São todos sinais gravíssimos de que algo de muito estranho e alarmante permeia o atual cenário político nacional, com sérias ameaças à democracia e às instituições republicanas!
Não há nenhuma razão lógica consistente, portanto, uma vez instalado um clima de suspeição aos habituais procedimentos eleitorais (como ocorre hoje), para não se considerar a adoção de mecanismos tecnológicos que melhor assegurem a transparência e lisura de todo o processo (base fundamental de validação do Estado de Direito), tendo-se em mira, antes de tudo, a sua máxima legitimação e o apaziguamento do conturbado ambiente político prevalente.
Esta teria que ser a urgentíssima atitude, ética e isenta, de um Tribunal Eleitoral cuja única e nobre função repousa, justamente, na certificação do cumprimento absoluto e imparcial da vontade popular por intermédio de dispositivos que atribuam segurança – e não incertezas – ao eleitor e cidadão.
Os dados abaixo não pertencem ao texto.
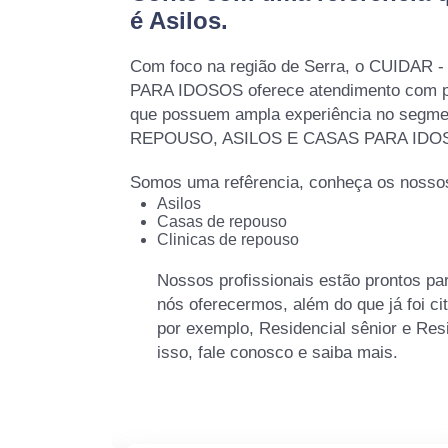
é
Asilos
.
Com foco na região de Serra, o CUIDAR
PARA IDOSOS oferece atendimento com pro
que possuem ampla experiência no segm
REPOUSO, ASILOS E CASAS PARA IDO
Somos uma refêrencia, conheça os nossos
Asilos
Casas de repouso
Clinicas de repouso
Nossos profissionais estão prontos pa
nós oferecermos, além do que já foi ci
por exemplo, Residencial sênior e Res
isso, fale conosco e saiba mais.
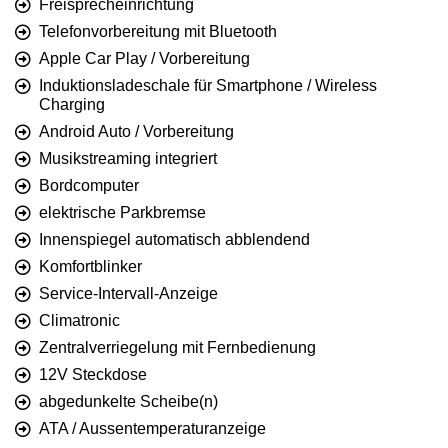
Freisprecheinrichtung
Telefonvorbereitung mit Bluetooth
Apple Car Play / Vorbereitung
Induktionsladeschale für Smartphone / Wireless
Charging
Android Auto / Vorbereitung
Musikstreaming integriert
Bordcomputer
elektrische Parkbremse
Innenspiegel automatisch abblendend
Komfortblinker
Service-Intervall-Anzeige
Climatronic
Zentralverriegelung mit Fernbedienung
12V Steckdose
abgedunkelte Scheibe(n)
ATA / Aussentemperaturanzeige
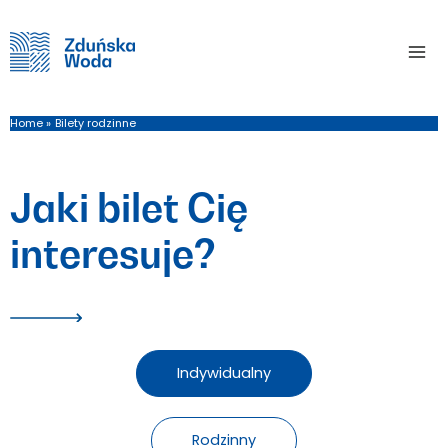
Home
Bilety rodzinne
Home
Bilety rodzinne
Jaki bilet Cię
interesuje?
Indywidualny
Rodzinny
É à população, aos cidadãos que deveriam estar sensíveis e prestar contas de suas atitudes e decisões o Congresso Nacional e as Cortes Superiores – e não aos pares, corporações ou grupos de pressão; de vez que, numa democracia (ainda que representativa), ao povo é que pertence (deveria pertencer) a soberania – como reza a Constituição “Cidadã” de 1988 e toda a tradição moderna ocidental.
Por conseguinte, face a tanta celeuma, tanta dúvida, tanta agitação, a manutenção do voto eletrônico sem controle público e possibilidade de auditoria acaba soando como manipulação, contrafação, golpe. Uma tamanha irresponsabilidade que, ao invés de contribuir para o saneamento dos ânimos e o armistício dos espíritos, conduzirá ao engendramento inevitável da instabilidade contínua, do conflito permanente, da ingovernabilidade incontornável. Em suma, à implantação do caos e do estado de guerra.
Sim, a democracia brasileira está ameaçada! E os seus vilões, declarados! Esses, vestem togas e gravatas. É fácil de identificar!
Touché!
Alex Fiúza de Mello. Professor Titular (aposentado) de Ciência Política da Universidade Federal do Pará (UFPA). Mestre em Ciência Política (UFMG) e Doutor em Ciências Sociais (UNICAMP), com Pós-doutorado em Paris (EHESS) e em Madrid (Cátedra UNESCO/Universidade Politécnica). Reitor da UFPA (2001-2009), membro do Conselho Nacional de Educação (2004-2008) e Secretário de Ciência e Tecnologia do Estado do Pará (2011-2018).